▶ [WHAT NEEDS TO BE DONE]
From the line containing "(93) 677 88 83" to the end of the listing, write out every line exactly; leave out everything else.

▶ [DATA]
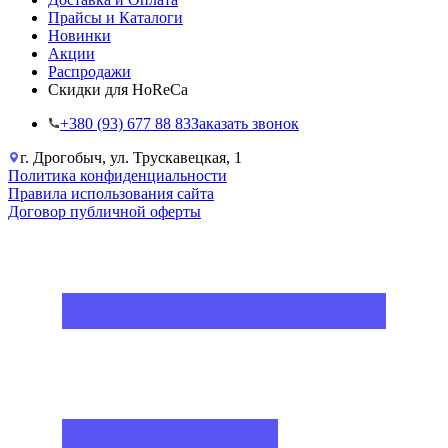
Прайсы и Каталоги
Новинки
Акции
Распродажи
Скидки для HoReCa
+38‎0 (93) 677 88 83
Заказать звонок
г. Дрогобыч, ул. Трускавецкая, 1
Политика конфиденциальности
Правила использования сайта
Договор публичной оферты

▶ [ANSWER SPACE]
+38‎0 (93) 677 88 83
Заказать звонок
г. Дрогобыч, ул. Трускавецкая, 1
Политика конфиденциальности
Правила использования сайта
Договор публичной оферты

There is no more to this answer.